At Conflux, one of my personal highlights was hearing Justine Larbalestier interview the GOH Nalo Hopkinson. In an interview filled with interesting topics, Nalo touched upon how differently she perceived a novel when writing–differently to the usual linear progression from Beginning through Middle to End, that is.
That got me a-thinking. In my current project I am stuck a bit. Groan–a lot. I’ve got a reasonable beginning, a few scenes in the middle, and a vague idea of the end (corresponding to books 1-3). It’s like I have most of the pieces for one area of the puzzle, but in other areas I only have a few, and I’m not even sure if I’ve put those few pieces in the right place on the board. There’s no completed picture to compare with, you see, so I’ve been trying to build the puzzle by adding to the coherent area that I have.

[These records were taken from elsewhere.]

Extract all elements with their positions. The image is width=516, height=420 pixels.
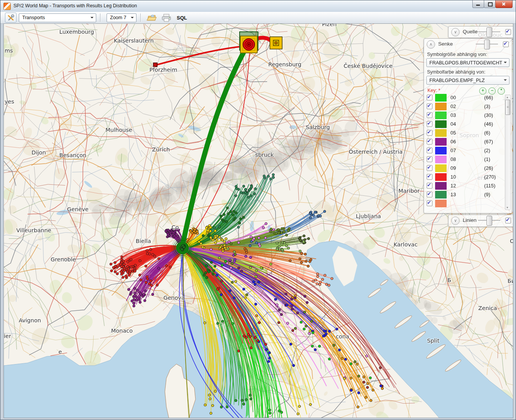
- key-color-swatch: [435, 182, 447, 190]
- key-row-count: (3): [484, 103, 490, 109]
- toolbar: Transports Zoom 7 SQL: [0, 12, 516, 24]
- key-row-label: 02: [450, 103, 484, 109]
- key-row-checkbox[interactable]: ✔: [427, 121, 432, 127]
- quelle-slider-thumb[interactable]: [486, 27, 492, 37]
- key-row-count: (6): [484, 130, 490, 136]
- key-row-checkbox[interactable]: ✔: [427, 139, 432, 144]
- key-row-count: (46): [484, 121, 493, 127]
- key-color-swatch: [435, 138, 447, 146]
- symbol-size-select[interactable]: FRABLGPOS.BRUTTOGEWICHT: [426, 58, 509, 67]
- layer-select-value: Transports: [22, 15, 45, 20]
- senke-slider-thumb[interactable]: [484, 39, 490, 49]
- key-row-checkbox[interactable]: ✔: [427, 148, 432, 153]
- key-row[interactable]: ✔06(67): [425, 137, 505, 146]
- key-list: ✔00(66)✔02(3)✔03(30)✔04(46)✔05(6)✔06(67)…: [425, 93, 505, 212]
- panel-quelle: ∨ Quelle ✔: [448, 26, 513, 38]
- printer-icon: [161, 13, 172, 22]
- key-row-checkbox[interactable]: ✔: [427, 156, 432, 162]
- key-color-swatch: [435, 129, 447, 137]
- key-row-checkbox[interactable]: ✔: [427, 130, 432, 136]
- linien-title: Linien: [463, 217, 477, 223]
- minimize-button[interactable]: [472, 0, 484, 8]
- quelle-visible-checkbox[interactable]: ✔: [505, 29, 511, 35]
- panel-linien: ∨ Linien ✔: [448, 215, 513, 227]
- key-row-count: (115): [484, 183, 495, 189]
- toolbar-separator: [140, 13, 141, 22]
- linien-slider-thumb[interactable]: [486, 216, 492, 226]
- settings-button[interactable]: [5, 13, 16, 23]
- key-row-count: (270): [484, 174, 496, 180]
- print-button[interactable]: [161, 13, 172, 22]
- quelle-title: Quelle: [463, 29, 478, 34]
- title-bar[interactable]: SP/2 World Map - Transports with Results…: [0, 0, 516, 12]
- key-color-swatch: [435, 164, 447, 172]
- key-row-label: 09: [450, 165, 484, 171]
- open-file-button[interactable]: [146, 13, 158, 22]
- key-label: Key: *: [427, 88, 440, 93]
- key-row[interactable]: ✔12(115): [425, 181, 505, 190]
- key-row[interactable]: ✔10(270): [425, 172, 505, 181]
- scrollbar-thumb[interactable]: ≡: [505, 100, 510, 115]
- key-row-count: (9): [484, 192, 490, 197]
- map-viewport[interactable]: msLuxembourgKaiserslauternPforzheimyesPi…: [3, 23, 513, 418]
- key-row-checkbox[interactable]: ✔: [427, 174, 432, 180]
- key-row-label: 06: [450, 139, 484, 144]
- key-row-label: 10: [450, 174, 484, 180]
- key-row-count: (1): [484, 156, 490, 162]
- symbol-size-label: Symbolgröße abhängig von:: [427, 52, 509, 57]
- key-color-swatch: [435, 120, 447, 128]
- close-button[interactable]: [495, 0, 513, 8]
- layer-select[interactable]: Transports: [19, 13, 96, 22]
- key-row[interactable]: ✔09(26): [425, 164, 505, 172]
- quelle-expand-button[interactable]: ∨: [451, 28, 460, 36]
- key-color-swatch: [435, 147, 447, 154]
- senke-collapse-button[interactable]: ∧: [427, 40, 435, 49]
- key-row-checkbox[interactable]: ✔: [427, 112, 432, 118]
- symbol-color-label: Symbolfarbe abhängig von:: [427, 69, 509, 75]
- key-color-swatch: [435, 191, 447, 199]
- symbol-size-value: FRABLGPOS.BRUTTOGEWICHT: [429, 60, 502, 66]
- key-row-count: (30): [484, 112, 493, 118]
- key-row-checkbox[interactable]: ✔: [427, 95, 432, 100]
- restore-button[interactable]: [484, 0, 496, 8]
- key-row-label: 04: [450, 121, 484, 127]
- minimize-icon: [476, 5, 480, 6]
- key-row[interactable]: ✔04(46): [425, 120, 505, 128]
- linien-visible-checkbox[interactable]: ✔: [505, 218, 511, 223]
- key-row[interactable]: ✔13(9): [425, 190, 505, 199]
- key-row-checkbox[interactable]: ✔: [427, 103, 432, 109]
- panel-senke: ∧ Senke ✔ Symbolgröße abhängig von: FRAB…: [424, 38, 512, 213]
- key-row[interactable]: ✔05(6): [425, 128, 505, 137]
- key-row-checkbox[interactable]: ✔: [427, 183, 432, 189]
- key-row-checkbox[interactable]: ✔: [427, 165, 432, 171]
- key-list-scrollbar[interactable]: ▲ ≡ ▼: [505, 95, 511, 210]
- scroll-down-icon[interactable]: ▼: [505, 206, 509, 209]
- sql-button[interactable]: SQL: [177, 15, 187, 21]
- senke-opacity-slider[interactable]: [476, 44, 498, 44]
- key-color-swatch: [435, 200, 447, 207]
- linien-opacity-slider[interactable]: [478, 220, 500, 221]
- key-row[interactable]: ✔07(2): [425, 146, 505, 155]
- key-row[interactable]: ✔: [425, 199, 505, 208]
- key-color-swatch: [435, 173, 447, 181]
- toolbar-separator: [100, 13, 100, 22]
- key-row-label: 08: [450, 156, 484, 162]
- linien-expand-button[interactable]: ∨: [451, 217, 460, 225]
- symbol-color-select[interactable]: FRABLGPOS.EMPF_PLZ: [426, 76, 509, 85]
- quelle-opacity-slider[interactable]: [478, 31, 500, 32]
- app-logo-icon: [3, 3, 11, 10]
- key-row[interactable]: ✔03(30): [425, 111, 505, 120]
- key-row[interactable]: ✔08(1): [425, 155, 505, 164]
- scroll-up-icon[interactable]: ▲: [505, 96, 509, 98]
- zoom-select[interactable]: Zoom 7: [107, 13, 136, 22]
- key-row[interactable]: ✔00(66): [425, 93, 505, 102]
- key-color-swatch: [435, 156, 447, 163]
- senke-visible-checkbox[interactable]: ✔: [503, 41, 509, 47]
- key-row-label: 13: [450, 192, 484, 197]
- key-row-label: 07: [450, 148, 484, 153]
- key-row-checkbox[interactable]: ✔: [427, 200, 432, 206]
- key-row-checkbox[interactable]: ✔: [427, 192, 432, 197]
- tools-icon: [7, 14, 15, 21]
- key-row[interactable]: ✔02(3): [425, 102, 505, 111]
- key-row-label: 12: [450, 183, 484, 189]
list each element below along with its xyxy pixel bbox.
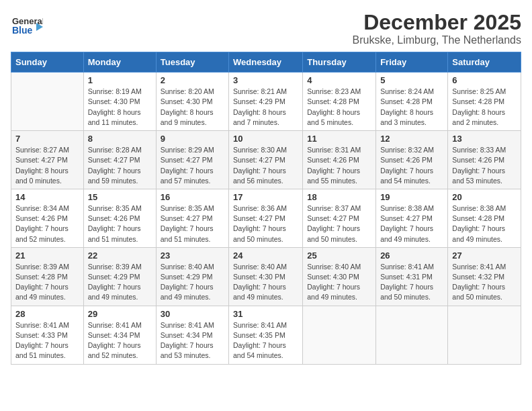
calendar-cell: 23Sunrise: 8:40 AM Sunset: 4:29 PM Dayli… bbox=[156, 247, 228, 306]
day-number: 2 bbox=[161, 75, 224, 85]
day-number: 29 bbox=[88, 309, 152, 319]
day-number: 24 bbox=[233, 250, 298, 261]
day-number: 6 bbox=[452, 75, 517, 85]
calendar-cell: 27Sunrise: 8:41 AM Sunset: 4:32 PM Dayli… bbox=[448, 247, 521, 306]
day-info: Sunrise: 8:19 AM Sunset: 4:30 PM Dayligh… bbox=[88, 87, 152, 128]
day-info: Sunrise: 8:38 AM Sunset: 4:28 PM Dayligh… bbox=[452, 203, 517, 244]
day-number: 3 bbox=[233, 75, 298, 85]
day-info: Sunrise: 8:39 AM Sunset: 4:29 PM Dayligh… bbox=[88, 262, 152, 303]
day-info: Sunrise: 8:21 AM Sunset: 4:29 PM Dayligh… bbox=[233, 87, 298, 128]
day-of-week-header: Thursday bbox=[303, 52, 376, 73]
calendar-cell: 3Sunrise: 8:21 AM Sunset: 4:29 PM Daylig… bbox=[229, 73, 303, 131]
day-info: Sunrise: 8:38 AM Sunset: 4:27 PM Dayligh… bbox=[380, 203, 443, 244]
calendar-cell: 10Sunrise: 8:30 AM Sunset: 4:27 PM Dayli… bbox=[229, 131, 303, 189]
day-number: 15 bbox=[88, 192, 152, 202]
calendar-cell: 15Sunrise: 8:35 AM Sunset: 4:26 PM Dayli… bbox=[83, 189, 156, 247]
day-info: Sunrise: 8:35 AM Sunset: 4:26 PM Dayligh… bbox=[88, 203, 152, 244]
day-info: Sunrise: 8:34 AM Sunset: 4:26 PM Dayligh… bbox=[15, 203, 79, 244]
day-info: Sunrise: 8:37 AM Sunset: 4:27 PM Dayligh… bbox=[307, 203, 371, 244]
calendar-cell: 7Sunrise: 8:27 AM Sunset: 4:27 PM Daylig… bbox=[11, 131, 84, 189]
day-number: 12 bbox=[380, 134, 443, 144]
calendar-cell: 31Sunrise: 8:41 AM Sunset: 4:35 PM Dayli… bbox=[229, 306, 303, 364]
day-number: 28 bbox=[15, 309, 79, 319]
svg-text:Blue: Blue bbox=[12, 25, 33, 36]
day-info: Sunrise: 8:24 AM Sunset: 4:28 PM Dayligh… bbox=[380, 87, 443, 128]
calendar-cell: 17Sunrise: 8:36 AM Sunset: 4:27 PM Dayli… bbox=[229, 189, 303, 247]
calendar-cell: 29Sunrise: 8:41 AM Sunset: 4:34 PM Dayli… bbox=[83, 306, 156, 364]
calendar-week-row: 28Sunrise: 8:41 AM Sunset: 4:33 PM Dayli… bbox=[11, 306, 521, 364]
day-info: Sunrise: 8:40 AM Sunset: 4:30 PM Dayligh… bbox=[233, 262, 298, 303]
day-number: 11 bbox=[307, 134, 371, 144]
day-of-week-header: Monday bbox=[83, 52, 156, 73]
calendar-cell bbox=[376, 306, 448, 364]
day-number: 31 bbox=[233, 309, 298, 319]
day-info: Sunrise: 8:40 AM Sunset: 4:29 PM Dayligh… bbox=[161, 262, 224, 303]
day-info: Sunrise: 8:32 AM Sunset: 4:26 PM Dayligh… bbox=[380, 145, 443, 186]
day-info: Sunrise: 8:41 AM Sunset: 4:32 PM Dayligh… bbox=[452, 262, 517, 303]
calendar-cell: 21Sunrise: 8:39 AM Sunset: 4:28 PM Dayli… bbox=[11, 247, 84, 306]
calendar-cell: 22Sunrise: 8:39 AM Sunset: 4:29 PM Dayli… bbox=[83, 247, 156, 306]
day-number: 22 bbox=[88, 250, 152, 261]
calendar-week-row: 14Sunrise: 8:34 AM Sunset: 4:26 PM Dayli… bbox=[11, 189, 521, 247]
day-number: 18 bbox=[307, 192, 371, 202]
day-number: 20 bbox=[452, 192, 517, 202]
day-info: Sunrise: 8:41 AM Sunset: 4:34 PM Dayligh… bbox=[88, 320, 152, 361]
day-info: Sunrise: 8:40 AM Sunset: 4:30 PM Dayligh… bbox=[307, 262, 371, 303]
calendar-cell: 5Sunrise: 8:24 AM Sunset: 4:28 PM Daylig… bbox=[376, 73, 448, 131]
day-info: Sunrise: 8:41 AM Sunset: 4:34 PM Dayligh… bbox=[161, 320, 224, 361]
day-number: 25 bbox=[307, 250, 371, 261]
day-number: 21 bbox=[15, 250, 79, 261]
calendar-cell: 20Sunrise: 8:38 AM Sunset: 4:28 PM Dayli… bbox=[448, 189, 521, 247]
day-info: Sunrise: 8:27 AM Sunset: 4:27 PM Dayligh… bbox=[15, 145, 79, 186]
day-number: 14 bbox=[15, 192, 79, 202]
day-number: 7 bbox=[15, 134, 79, 144]
day-number: 27 bbox=[452, 250, 517, 261]
calendar-cell: 16Sunrise: 8:35 AM Sunset: 4:27 PM Dayli… bbox=[156, 189, 228, 247]
day-number: 5 bbox=[380, 75, 443, 85]
calendar-cell: 6Sunrise: 8:25 AM Sunset: 4:28 PM Daylig… bbox=[448, 73, 521, 131]
day-info: Sunrise: 8:20 AM Sunset: 4:30 PM Dayligh… bbox=[161, 87, 224, 128]
day-info: Sunrise: 8:28 AM Sunset: 4:27 PM Dayligh… bbox=[88, 145, 152, 186]
day-info: Sunrise: 8:23 AM Sunset: 4:28 PM Dayligh… bbox=[307, 87, 371, 128]
day-info: Sunrise: 8:39 AM Sunset: 4:28 PM Dayligh… bbox=[15, 262, 79, 303]
calendar-header-row: SundayMondayTuesdayWednesdayThursdayFrid… bbox=[11, 52, 521, 73]
calendar-cell bbox=[303, 306, 376, 364]
day-info: Sunrise: 8:31 AM Sunset: 4:26 PM Dayligh… bbox=[307, 145, 371, 186]
calendar-cell: 28Sunrise: 8:41 AM Sunset: 4:33 PM Dayli… bbox=[11, 306, 84, 364]
day-info: Sunrise: 8:25 AM Sunset: 4:28 PM Dayligh… bbox=[452, 87, 517, 128]
page-header: General Blue December 2025 Brukske, Limb… bbox=[11, 11, 521, 46]
calendar-cell: 24Sunrise: 8:40 AM Sunset: 4:30 PM Dayli… bbox=[229, 247, 303, 306]
day-number: 1 bbox=[88, 75, 152, 85]
calendar-cell: 19Sunrise: 8:38 AM Sunset: 4:27 PM Dayli… bbox=[376, 189, 448, 247]
logo: General Blue bbox=[11, 11, 43, 43]
title-block: December 2025 Brukske, Limburg, The Neth… bbox=[353, 11, 521, 46]
calendar-cell: 11Sunrise: 8:31 AM Sunset: 4:26 PM Dayli… bbox=[303, 131, 376, 189]
day-info: Sunrise: 8:35 AM Sunset: 4:27 PM Dayligh… bbox=[161, 203, 224, 244]
day-of-week-header: Wednesday bbox=[229, 52, 303, 73]
day-number: 8 bbox=[88, 134, 152, 144]
day-number: 4 bbox=[307, 75, 371, 85]
day-number: 19 bbox=[380, 192, 443, 202]
day-of-week-header: Sunday bbox=[11, 52, 84, 73]
day-number: 13 bbox=[452, 134, 517, 144]
calendar-subtitle: Brukske, Limburg, The Netherlands bbox=[353, 34, 521, 46]
calendar-title: December 2025 bbox=[353, 11, 521, 34]
day-info: Sunrise: 8:29 AM Sunset: 4:27 PM Dayligh… bbox=[161, 145, 224, 186]
day-info: Sunrise: 8:30 AM Sunset: 4:27 PM Dayligh… bbox=[233, 145, 298, 186]
calendar-cell: 12Sunrise: 8:32 AM Sunset: 4:26 PM Dayli… bbox=[376, 131, 448, 189]
day-number: 26 bbox=[380, 250, 443, 261]
day-of-week-header: Saturday bbox=[448, 52, 521, 73]
calendar-cell: 1Sunrise: 8:19 AM Sunset: 4:30 PM Daylig… bbox=[83, 73, 156, 131]
calendar-cell: 18Sunrise: 8:37 AM Sunset: 4:27 PM Dayli… bbox=[303, 189, 376, 247]
calendar-cell: 26Sunrise: 8:41 AM Sunset: 4:31 PM Dayli… bbox=[376, 247, 448, 306]
calendar-table: SundayMondayTuesdayWednesdayThursdayFrid… bbox=[11, 52, 521, 364]
calendar-cell: 2Sunrise: 8:20 AM Sunset: 4:30 PM Daylig… bbox=[156, 73, 228, 131]
calendar-cell: 13Sunrise: 8:33 AM Sunset: 4:26 PM Dayli… bbox=[448, 131, 521, 189]
day-info: Sunrise: 8:33 AM Sunset: 4:26 PM Dayligh… bbox=[452, 145, 517, 186]
calendar-cell: 9Sunrise: 8:29 AM Sunset: 4:27 PM Daylig… bbox=[156, 131, 228, 189]
calendar-cell bbox=[448, 306, 521, 364]
day-info: Sunrise: 8:41 AM Sunset: 4:33 PM Dayligh… bbox=[15, 320, 79, 361]
calendar-week-row: 1Sunrise: 8:19 AM Sunset: 4:30 PM Daylig… bbox=[11, 73, 521, 131]
day-of-week-header: Tuesday bbox=[156, 52, 228, 73]
day-info: Sunrise: 8:36 AM Sunset: 4:27 PM Dayligh… bbox=[233, 203, 298, 244]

Nalo’s comments caused me to think that maybe I don’t have to work from the area I have; maybe I can build on those other pieces and add to the puzzle from there. That is, start writing those lone scenes at the end of book two or halfway through book three without trying to get a logical progression from the scenes already written.
I don’t know if this will work. It sounds like a method that involves a hell of a lot of rewriting. On the other hand, at this point in time, I don’t care, as long as I have something TO rewrite.
Addendum: a result from jigsawing–just had one of those 180-degree turnaround ideas that change the shape of the puzzle. One of those ideas that make you go away and do something else, like clean the shower or write a blog entry, because it’s too huge to face yet…but I think that’s another post.